PhD-SNPg has been trained and tested using a set of ~37,000 Pathogenic and Benign SNVs extracted from
Clinvar dataset.
The dataset of SNVs, which is composed by ~2/3 Pathogenic and 1/3 Benign SNVs, is distributed across all the human chromosomes.
It is well known that damaging variants corresponds on average to conserved regions of the genome.
Thus, as preliminary test for estimating the discriminating power of the conservation features, we analyzed the distribution of pre-calculated PhyloP scores from the UCSC repository.
The analysis revealed that PhyloP100 is the most discriminative input feature.
This observation is confirmed by plotting the distribution of the PhyloP100 score in the mutated position for
Pathogenic and
Benign SNVs,
which show median values of 5.7 and 0.4 respectively.

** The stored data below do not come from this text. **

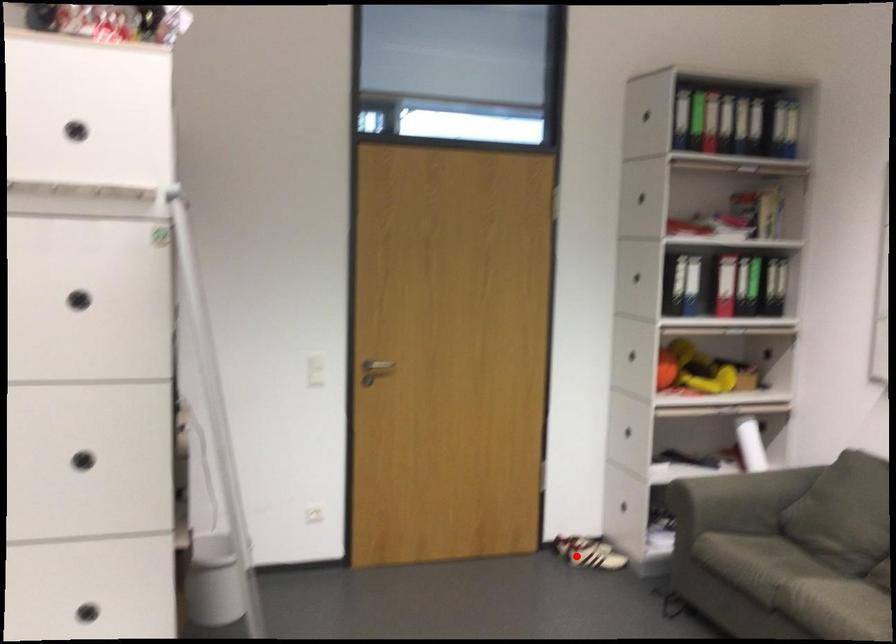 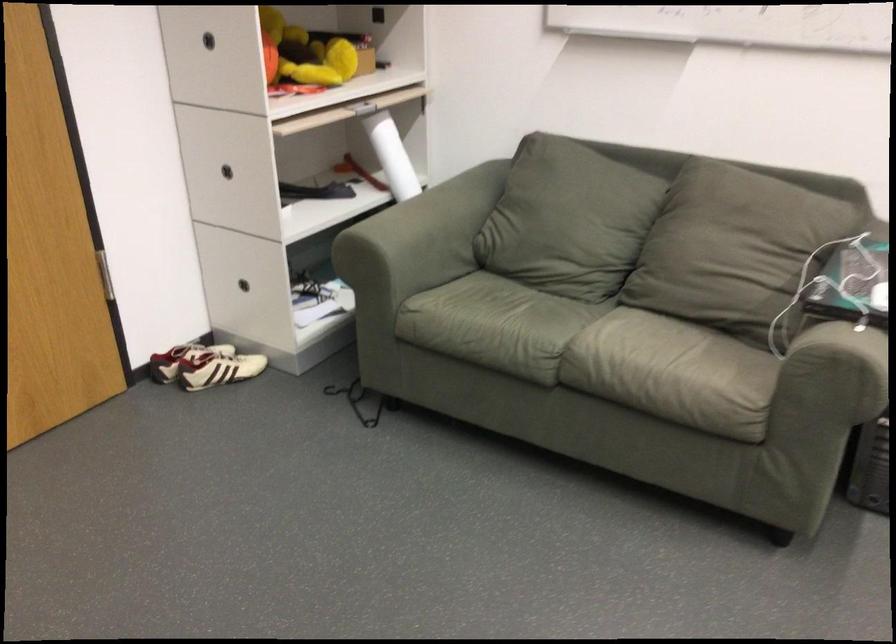 Find the pixel in the second image that matches the highlighted location in the first image.

(218, 368) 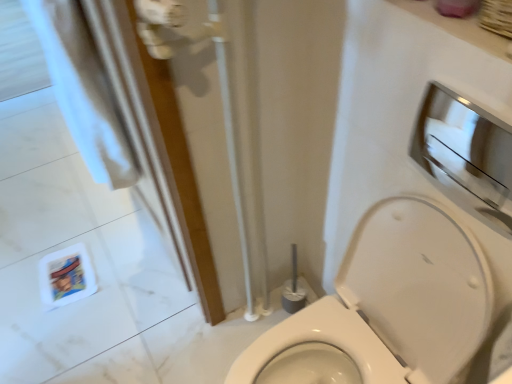 Find the location of a particular element. white glossy toilet at center is located at coordinates (386, 306).

What do you see at coordinates (386, 306) in the screenshot? This screenshot has width=512, height=384. I see `white glossy toilet at center` at bounding box center [386, 306].

In order to face metallic silver medicine cabinet at upper right, should I rotate leftwards or rightwards?

You should rotate right by 26.864 degrees.

Describe the element at coordinates (466, 154) in the screenshot. I see `metallic silver medicine cabinet at upper right` at that location.

Image resolution: width=512 pixels, height=384 pixels. What are the coordinates of `metallic silver medicine cabinet at upper right` in the screenshot? It's located at (466, 154).

Where is `white glossy toilet at center`? This screenshot has width=512, height=384. white glossy toilet at center is located at coordinates (386, 306).

Considering the relative positions of white glossy toilet at center and metallic silver medicine cabinet at upper right in the image provided, is white glossy toilet at center to the left or to the right of metallic silver medicine cabinet at upper right?

Clearly, white glossy toilet at center is on the left of metallic silver medicine cabinet at upper right in the image.

Is white glossy toilet at center in front of or behind metallic silver medicine cabinet at upper right in the image?

white glossy toilet at center is in front of metallic silver medicine cabinet at upper right.

Is point (281, 356) closer to viewer compared to point (423, 140)?

That is False.

From the image's perspective, does white glossy toilet at center appear lower than metallic silver medicine cabinet at upper right?

Yes, from the image's perspective, white glossy toilet at center is below metallic silver medicine cabinet at upper right.

From a real-world perspective, is white glossy toilet at center located higher than metallic silver medicine cabinet at upper right?

Actually, white glossy toilet at center is physically below metallic silver medicine cabinet at upper right in the real world.

Is white glossy toilet at center wider or thinner than metallic silver medicine cabinet at upper right?

white glossy toilet at center is wider than metallic silver medicine cabinet at upper right.

Which of these two, white glossy toilet at center or metallic silver medicine cabinet at upper right, stands taller?

white glossy toilet at center is taller.

Between white glossy toilet at center and metallic silver medicine cabinet at upper right, which one has smaller size?

With smaller size is metallic silver medicine cabinet at upper right.

Is white glossy toilet at center inside or outside of metallic silver medicine cabinet at upper right?

white glossy toilet at center is located beyond the bounds of metallic silver medicine cabinet at upper right.

Is white glossy toilet at center far from metallic silver medicine cabinet at upper right?

No, white glossy toilet at center is not far from metallic silver medicine cabinet at upper right.

Is white glossy toilet at center oriented away from metallic silver medicine cabinet at upper right?

No, metallic silver medicine cabinet at upper right is not at the back of white glossy toilet at center.

How many degrees apart are the facing directions of white glossy toilet at center and metallic silver medicine cabinet at upper right?

The angular difference between white glossy toilet at center and metallic silver medicine cabinet at upper right is 1.09 degrees.

You are a GUI agent. You are given a task and a screenshot of the screen. Output one action in this format:
    pyautogui.click(x=<x>, y=<y>)
    Task: Click on the medicine cabinet above the white glossy toilet at center (from the image's perspective)
    
    Given the screenshot: What is the action you would take?
    pyautogui.click(x=466, y=154)

Which is more to the left, metallic silver medicine cabinet at upper right or white glossy toilet at center?

From the viewer's perspective, white glossy toilet at center appears more on the left side.

Which is behind, metallic silver medicine cabinet at upper right or white glossy toilet at center?

metallic silver medicine cabinet at upper right is further away from the camera.

Which is more distant, (508, 168) or (355, 308)?

The point (508, 168) is farther.

From the image's perspective, which is below, metallic silver medicine cabinet at upper right or white glossy toilet at center?

white glossy toilet at center, from the image's perspective.

From a real-world perspective, which is physically below, metallic silver medicine cabinet at upper right or white glossy toilet at center?

In real-world perspective, white glossy toilet at center is lower.

Is metallic silver medicine cabinet at upper right wider or thinner than white glossy toilet at center?

Considering their sizes, metallic silver medicine cabinet at upper right looks slimmer than white glossy toilet at center.

Looking at this image, is metallic silver medicine cabinet at upper right shorter than white glossy toilet at center?

Correct, metallic silver medicine cabinet at upper right is not as tall as white glossy toilet at center.

Between metallic silver medicine cabinet at upper right and white glossy toilet at center, which one has larger size?

Bigger between the two is white glossy toilet at center.

Is metallic silver medicine cabinet at upper right located outside white glossy toilet at center?

metallic silver medicine cabinet at upper right is positioned outside white glossy toilet at center.

Looking at this image, is metallic silver medicine cabinet at upper right placed right next to white glossy toilet at center?

metallic silver medicine cabinet at upper right and white glossy toilet at center are clearly separated.

Is metallic silver medicine cabinet at upper right aimed at white glossy toilet at center?

No.

How many degrees apart are the facing directions of metallic silver medicine cabinet at upper right and white glossy toilet at center?

There is a 1.09-degree angle between the facing directions of metallic silver medicine cabinet at upper right and white glossy toilet at center.

Where is `medicine cabinet lying above the white glossy toilet at center (from the image's perspective)`? The image size is (512, 384). medicine cabinet lying above the white glossy toilet at center (from the image's perspective) is located at coordinates (466, 154).

Locate an element on the screen. medicine cabinet located on the right of white glossy toilet at center is located at coordinates (466, 154).

The width and height of the screenshot is (512, 384). In the image, there is a metallic silver medicine cabinet at upper right. Find the location of `toilet below it (from a real-world perspective)`. toilet below it (from a real-world perspective) is located at coordinates (386, 306). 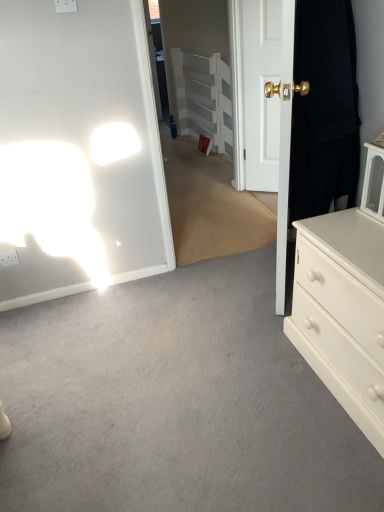 Question: Considering the positions of point (256, 55) and point (188, 83), is point (256, 55) closer or farther from the camera than point (188, 83)?

Choices:
 (A) closer
 (B) farther

Answer: (A)

Question: Is white glossy door at center, arranged as the 2th door when viewed from the front, in front of or behind white painted wood armoire at center in the image?

Choices:
 (A) front
 (B) behind

Answer: (A)

Question: Which is farther from the white matte chest of drawers at right?

Choices:
 (A) clear glass door at center
 (B) white glossy door at center, arranged as the first door when viewed from the back
 (C) white painted wood armoire at center
 (D) black fabric door at right, acting as the first door starting from the front

Answer: (C)

Question: Estimate the real-world distances between objects in this image. Which object is closer to the clear glass door at center?

Choices:
 (A) white matte chest of drawers at right
 (B) white painted wood armoire at center
 (C) white glossy door at center, arranged as the first door when viewed from the back
 (D) black fabric door at right, acting as the first door starting from the front

Answer: (B)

The final version of PhD-SNPg takes in input a 35-elements vector (see figure) encoding for a 5-nucleotides window around the mutated position.
-
25 elements of the input vector encodes for the sequence information and the mutation.
-
10 elements are conservation scores from the alignments of 7 (PhyloP7) and 100 (PhyloP100) species.
The size of the window in input and other parameters have been optimized by performing a 10-fold cross-validation test on ~35,000 SNVs. On this subset PhD-SNPg reaches Area Under the Receiver Operating Characteristics Curve (AUC) of 0.93. To further assess the prediction of PhD-SNPg, we extracted a set of ~1,400 newly annotated SNVs from a more recent version of Clinvar. On this testing set, PhD-SNPg reaches an AUC of 0.92. In the table below we report the average performance of PhD-SNPg in cross-validation on training set (Clinvar012016) and on the testing set (NewClinvar032016). The performance scores (ACC, TPR, PPV, NPR, NPV, MCC and AUC) are defied in Wikipedia.

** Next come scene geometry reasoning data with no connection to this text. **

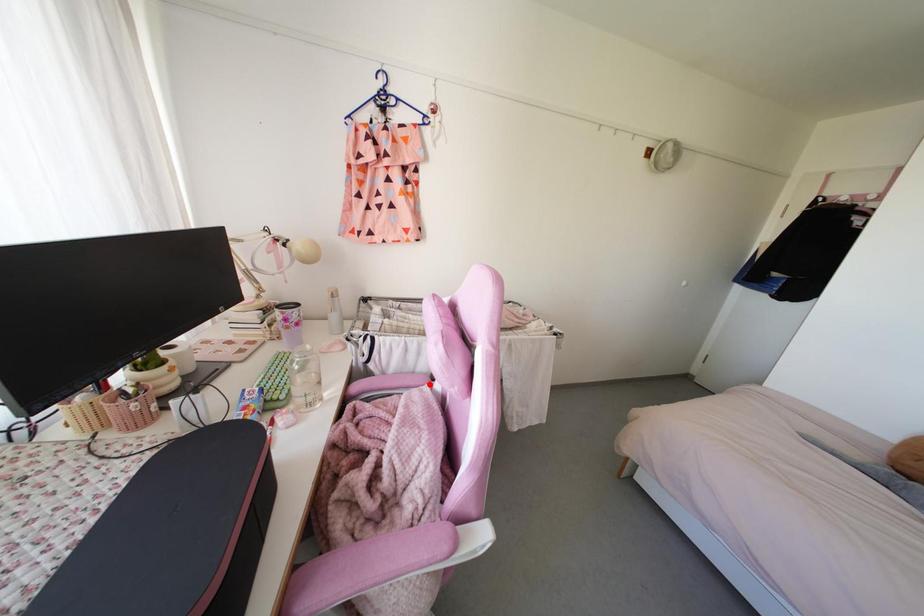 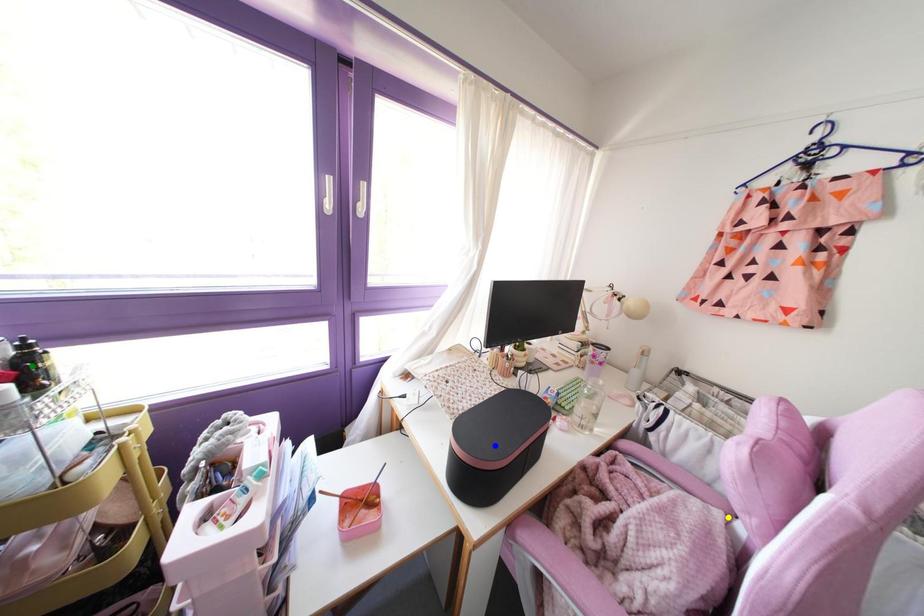 Question: I am providing you with two images of the same scene from different viewpoints. A red point is marked on the first image. You are given multiple points on the second image. Which point in image 2 represents the same 3d spot as the red point in image 1?

Choices:
 (A) green point
 (B) blue point
 (C) yellow point

Answer: (C) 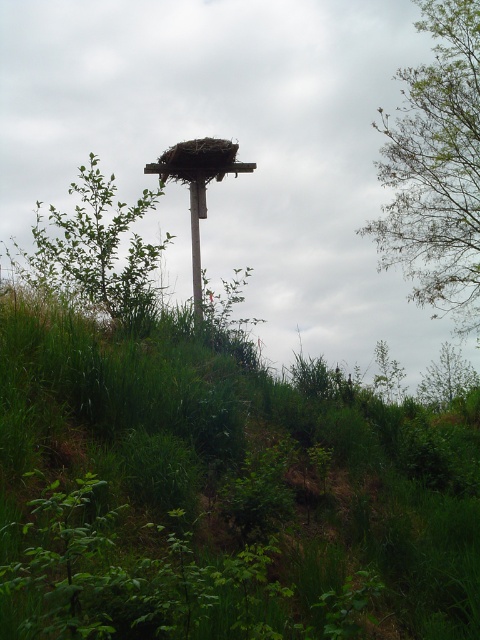 Is green grass at center thinner than green leafy tree at upper right?

Incorrect, green grass at center's width is not less than green leafy tree at upper right's.

Who is more forward, (137, 483) or (443, 13)?

Point (137, 483)

This screenshot has height=640, width=480. What do you see at coordinates (222, 492) in the screenshot?
I see `green grass at center` at bounding box center [222, 492].

This screenshot has height=640, width=480. I want to click on green grass at center, so click(222, 492).

Does green grass at center lie in front of green leafy tree at center?

Yes, it is in front of green leafy tree at center.

Is point (412, 557) farther from viewer compared to point (136, 268)?

No.

What do you see at coordinates (222, 492) in the screenshot? Image resolution: width=480 pixels, height=640 pixels. I see `green grass at center` at bounding box center [222, 492].

I want to click on green grass at center, so click(x=222, y=492).

The width and height of the screenshot is (480, 640). Find the location of `green leafy tree at upper right`. green leafy tree at upper right is located at coordinates (436, 168).

This screenshot has width=480, height=640. Describe the element at coordinates (436, 168) in the screenshot. I see `green leafy tree at upper right` at that location.

Between point (478, 154) and point (79, 291), which one is positioned behind?

Point (478, 154)

This screenshot has height=640, width=480. I want to click on green leafy tree at upper right, so click(x=436, y=168). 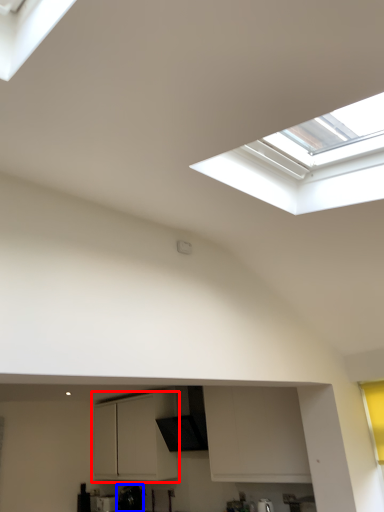 Question: Which object is further to the camera taking this photo, cabinetry (highlighted by a red box) or appliance (highlighted by a blue box)?

Choices:
 (A) cabinetry
 (B) appliance

Answer: (B) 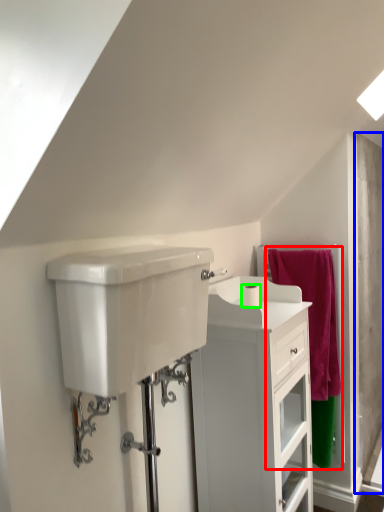 Question: Which object is the closest to the bath towel (highlighted by a red box)? Choose among these: screen door (highlighted by a blue box) or toilet paper (highlighted by a green box).

Choices:
 (A) screen door
 (B) toilet paper

Answer: (A) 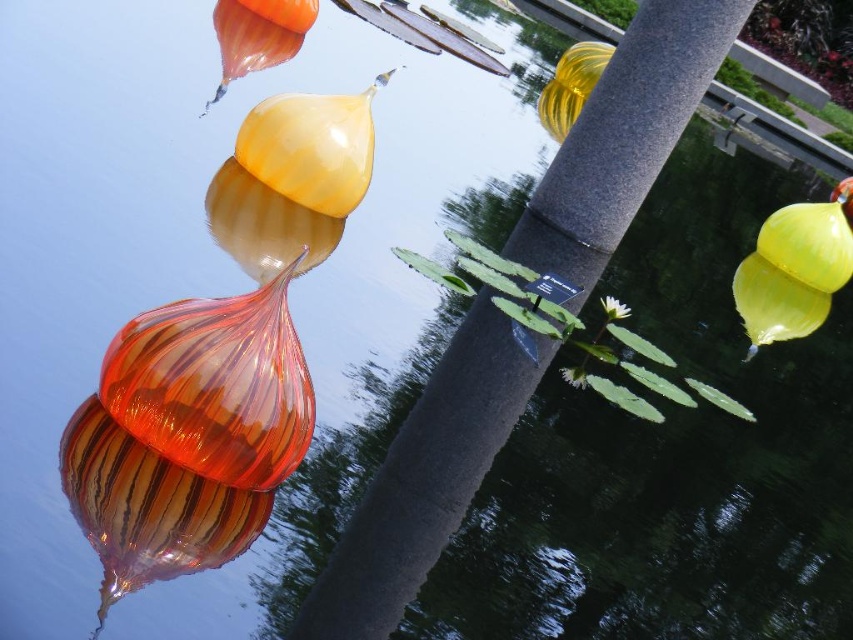 Question: Which of the following is the closest to the observer?

Choices:
 (A) white glossy flower at center
 (B) translucent amber glass vase at center
 (C) white matte flower at center

Answer: (B)

Question: Does white matte flower at center have a lesser width compared to white glossy flower at center?

Choices:
 (A) no
 (B) yes

Answer: (A)

Question: Which point is farther to the camera?

Choices:
 (A) (316, 248)
 (B) (618, 301)
 (C) (579, 376)

Answer: (B)

Question: Which of these objects is positioned farthest from the translucent amber glass vase at center?

Choices:
 (A) white matte flower at center
 (B) white glossy flower at center

Answer: (A)

Question: Does translucent amber glass vase at center have a greater width compared to white matte flower at center?

Choices:
 (A) yes
 (B) no

Answer: (A)

Question: Observing the image, what is the correct spatial positioning of translucent amber glass vase at center in reference to white matte flower at center?

Choices:
 (A) right
 (B) left

Answer: (B)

These performances are similar or better than the scores obtained by
CADD and
FATHMM-MKL on the same dataset.
Similar trend has been observed on the subset of mutations in coding and non-coding regions.

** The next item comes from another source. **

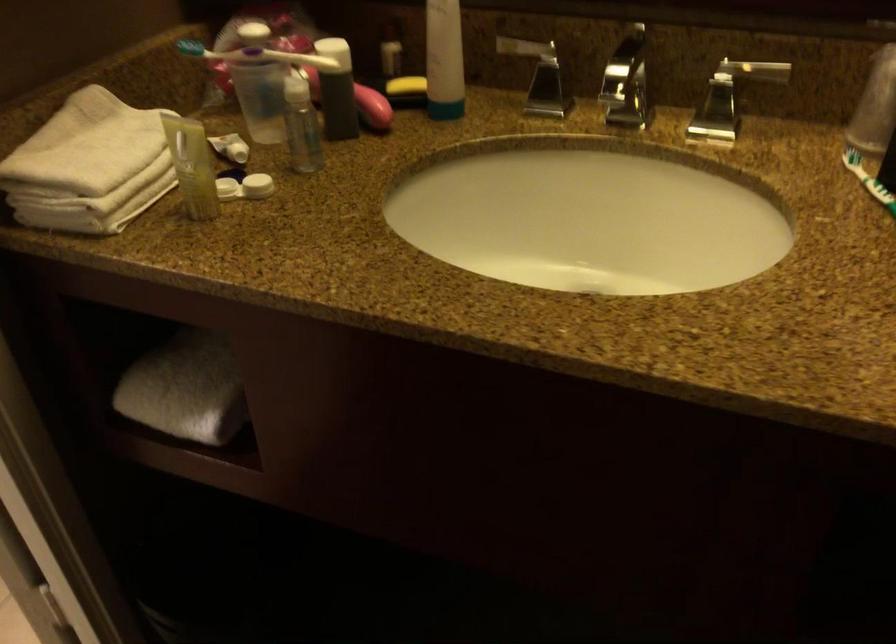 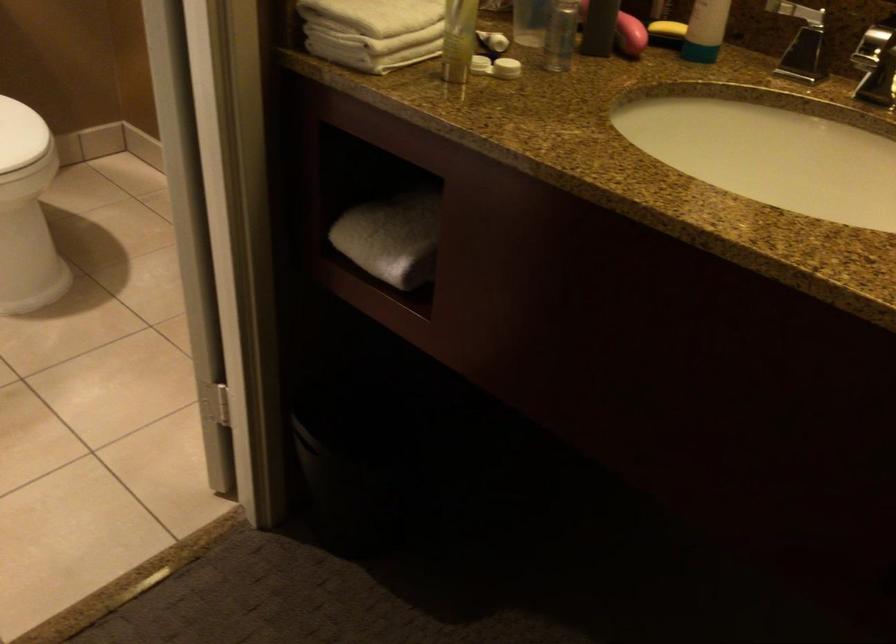 The point at (x=255, y=185) is marked in the first image. Where is the corresponding point in the second image?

This surprising results shows that our approach, based on few input features, reaches similar of better accuracy than methods that rely
on more complex input features.
PhD-SNPg, which is available on GitHub, can be installed running a python script that automatically downloads the programs and data from the UCSC repository.
For running the program scikit-learn package needs to be installed. PhD-SNPg can predict the effect of single variant or multiple SNVs from an input file.
Variant Calling Format (VCF) file is also accepted as input. Our scripts accept in input genomic coordinates from both human genome assemblies hg19 and hg38.
When the input is provided, PhD-SNPg internally runs twoBitToFa
program to extract the 5-nucleotides window sequence centered on the mutated position and
bigWigToBedGraph
to extract the PhyloP7 and PhyloP100 scores in the corresponding positions. When coordinates from hg19 assembly are provided, the
PhyloP7 conservation score is with PhyloP46 calculated over primate species. All the extracted information generates the 35-elements vector processed by the
Gradient Boosting algorithm.
The main output of PhD-SNPg represents the probability that a SNV is pathogenic. If the probability is >0.5 then the SNV is predicted to be
Pathogenic otherwise Benign.
For each prediction PhD-SNPg calculates the false discovery rate associated to
Pathogenic and Benign
SNVs. In addition our script returns the PhyloP100 score of the mutated site and its average value on the 5-nucleotides window centered
on the mutated position. When a VCF file is provided in input, the output values are after the last column of each row.
PhD-SNPg, running on an Intel Xeon 2.40GHz machine, predicts the effect of 1,000 SNVs in less then 2 minutes.